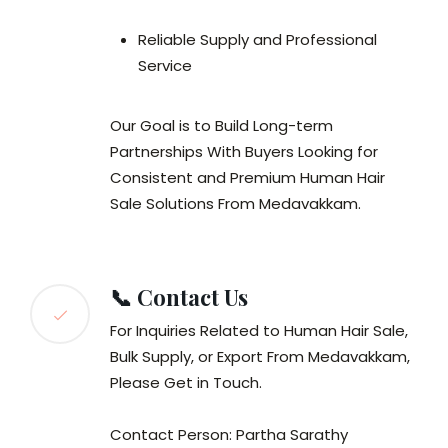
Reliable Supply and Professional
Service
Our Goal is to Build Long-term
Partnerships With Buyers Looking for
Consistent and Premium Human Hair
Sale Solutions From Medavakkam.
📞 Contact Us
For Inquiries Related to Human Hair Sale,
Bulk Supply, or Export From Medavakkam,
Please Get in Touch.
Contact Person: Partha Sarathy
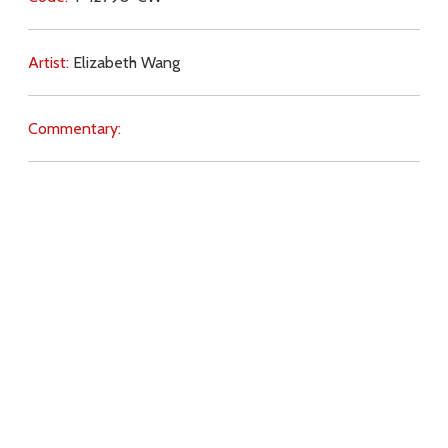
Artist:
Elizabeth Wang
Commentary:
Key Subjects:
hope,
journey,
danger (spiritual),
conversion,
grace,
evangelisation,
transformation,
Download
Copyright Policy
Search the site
########################################
TASK REQUIREMENTS >>
Take from the entries every line that has the string "Human".

EXPECTED OUTPUT >>
Consistent and Premium Human Hair
For Inquiries Related to Human Hair Sale,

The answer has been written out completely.